**WORK REQUIRED:**
Copy exactly. Begin at the line containing "Show me right lung middle lobe. (SVG masks)" and stop at the last line of the entries, omitting any pictures.

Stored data
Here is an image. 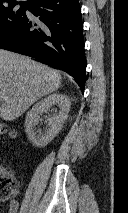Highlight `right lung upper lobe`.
Returning a JSON list of instances; mask_svg holds the SVG:
<instances>
[{
  "mask_svg": "<svg viewBox=\"0 0 128 213\" xmlns=\"http://www.w3.org/2000/svg\"><path fill=\"white\" fill-rule=\"evenodd\" d=\"M35 0H27L26 2H17L16 0H0V6L9 5V4H20V5H30Z\"/></svg>",
  "mask_w": 128,
  "mask_h": 213,
  "instance_id": "right-lung-upper-lobe-1",
  "label": "right lung upper lobe"
}]
</instances>
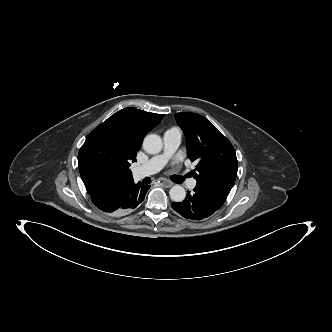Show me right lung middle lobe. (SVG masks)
Segmentation results:
<instances>
[{
    "label": "right lung middle lobe",
    "mask_w": 332,
    "mask_h": 332,
    "mask_svg": "<svg viewBox=\"0 0 332 332\" xmlns=\"http://www.w3.org/2000/svg\"><path fill=\"white\" fill-rule=\"evenodd\" d=\"M134 162L127 131L118 120H106L86 138L78 154L79 168L96 179L119 180Z\"/></svg>",
    "instance_id": "obj_1"
}]
</instances>
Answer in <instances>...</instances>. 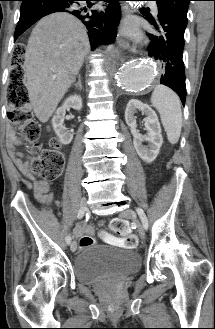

**TASK RESPONSE:**
Show me right lung middle lobe. (SVG masks)
Segmentation results:
<instances>
[{
    "label": "right lung middle lobe",
    "mask_w": 332,
    "mask_h": 332,
    "mask_svg": "<svg viewBox=\"0 0 332 332\" xmlns=\"http://www.w3.org/2000/svg\"><path fill=\"white\" fill-rule=\"evenodd\" d=\"M134 162L127 131L118 120H106L86 138L78 154L79 168L96 179L119 180Z\"/></svg>",
    "instance_id": "obj_1"
}]
</instances>
Answer in <instances>...</instances>. 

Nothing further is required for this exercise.